## INSTRUCTIONS FOR THE TASK
Please return the records below exactly as they stand, with the pictures removed.

## DATA FOR THIS TASK
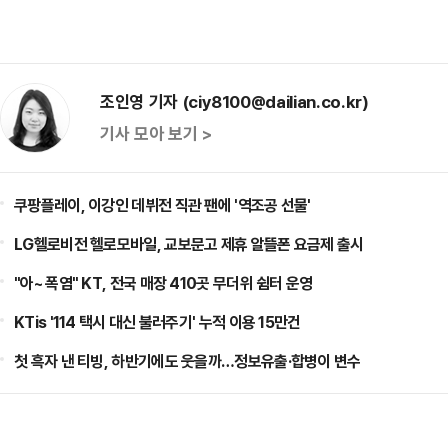
조인영 기자 (ciy8100@dailian.co.kr)
기사 모아 보기 >
쿠팡플레이, 이강인 데뷔전 직관 팬에 '역조공 선물'
LG헬로비전 헬로모바일, 교보문고 제휴 알뜰폰 요금제 출시
"아~ 폭염" KT, 전국 매장 410곳 무더위 쉼터 운영
KTis '114 택시 대신 불러주기' 누적 이용 15만건
첫 흑자 낸 티빙, 하반기에도 웃을까…정보유출·합병이 변수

## ANSWER FOR THE TASK
조인영 기자 (ciy8100@dailian.co.kr)
기사 모아 보기 >
쿠팡플레이, 이강인 데뷔전 직관 팬에 '역조공 선물'
LG헬로비전 헬로모바일, 교보문고 제휴 알뜰폰 요금제 출시
"아~ 폭염" KT, 전국 매장 410곳 무더위 쉼터 운영
KTis '114 택시 대신 불러주기' 누적 이용 15만건
첫 흑자 낸 티빙, 하반기에도 웃을까…정보유출·합병이 변수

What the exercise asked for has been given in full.